The Costa Rica Dome operates in areas beyond natural jurisdiction, which are areas that lie further than 200 nautical miles from shore and beyond a countries Exclusive Economic Zone. The United Nations Convention on the Law of the Sea provides legal framework that helps regulate areas beyond natural jurisdiction. However, access to majority of the ocean is now possible because of human technological advancements, causing Areas beyond natural jurisdiction are constantly exploited for their resources.

==== Global Ocean Biodiversity Initiative ====
GOBI consists of an international partnership of institutions committed to conserving biological diversity within the marine environment. GOBI provides expertise, data and knowledge in order to support the identification on ecological and biological significant marine areas by the Convention on Biological Diversity. GOBI's work intends to catalogue all available information on the physical and biological characteristics of the Costa Rica Dome. The approach to this work is:

- Publication of a spatial and temporal species distribution atlas for the Costa Rica Thermal Dome. Visualisations of the oceanographic features and ecological attributes, value of the resource and the economic and biological links to Central America are to be included within the contents.
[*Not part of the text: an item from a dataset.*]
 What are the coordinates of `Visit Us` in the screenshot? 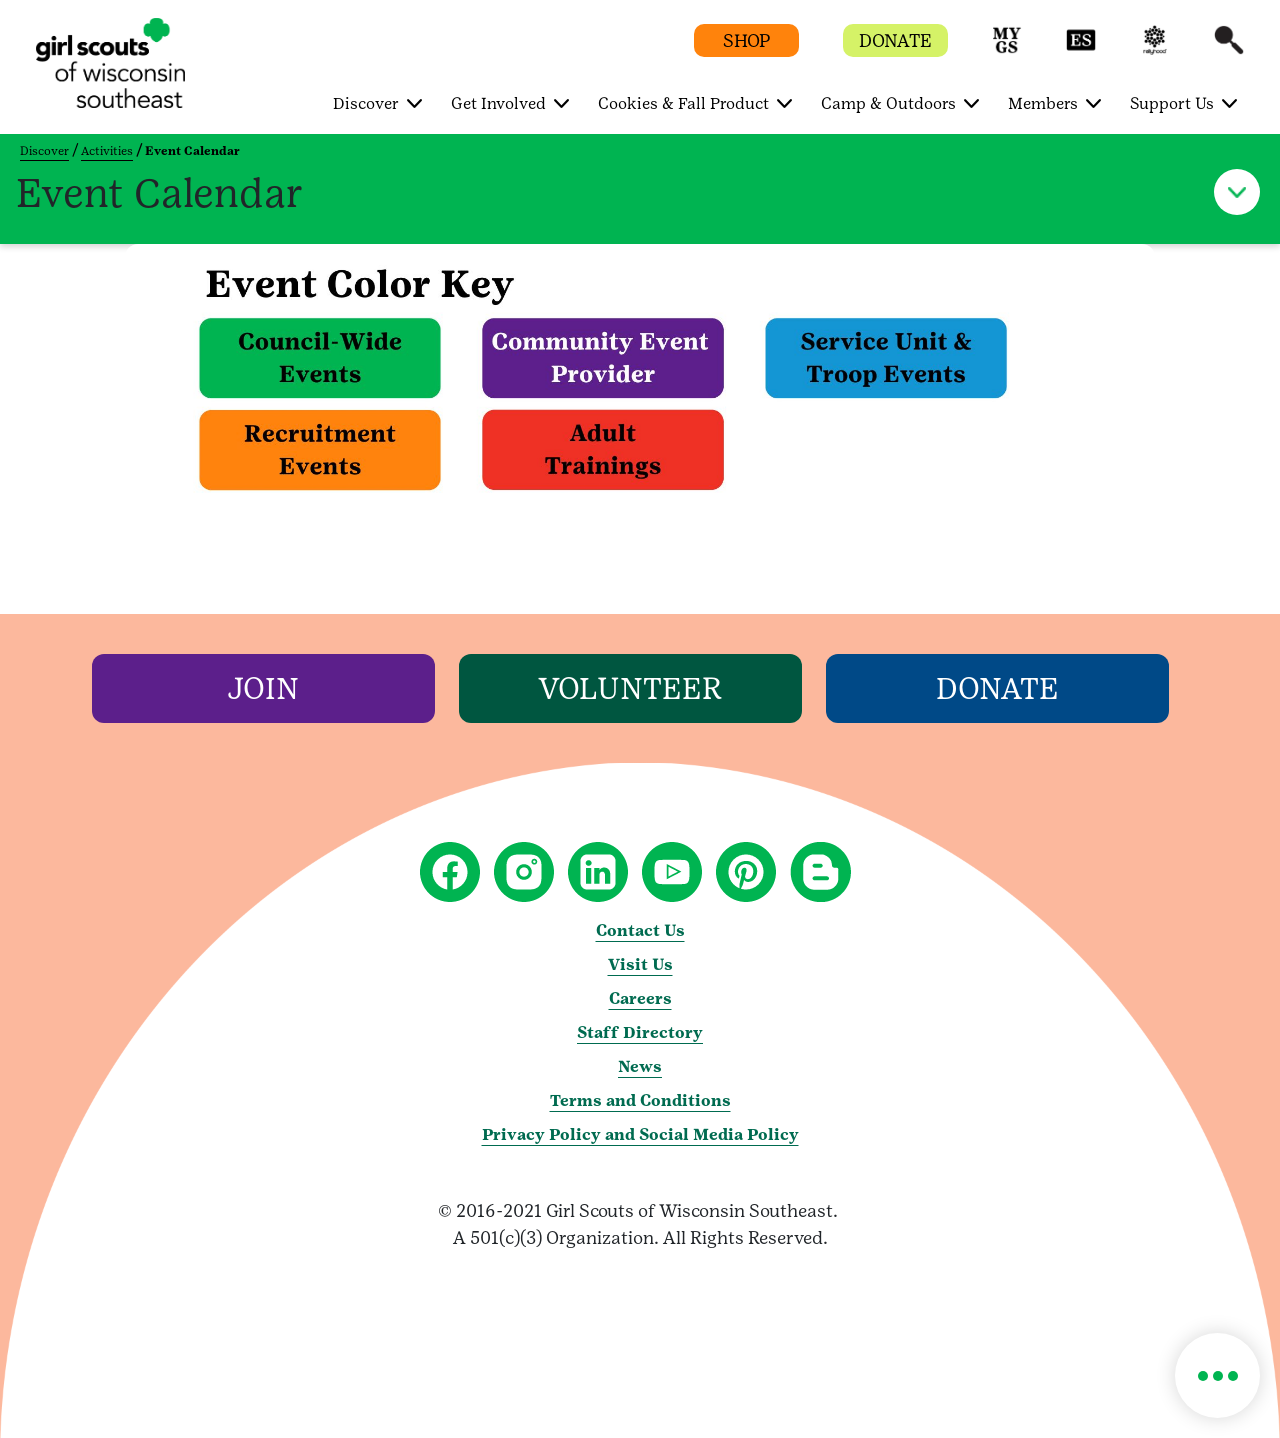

- Raised awareness of the value and relevance of biodiversity sustained by the CRTD and the linkages to human wellbeing and the conservation of areas beyond natural jurisdiction applied through an extensive public outreach program as-well as a media campaign.
- Creation of a multisectoral recommendation for a potential macro-zonation plan for the CRTD, leading to the development of a potential governance model for the CRTD that lies in international waters
- Promotion of agreed recommendations and governance model amongst decision makers within Central America.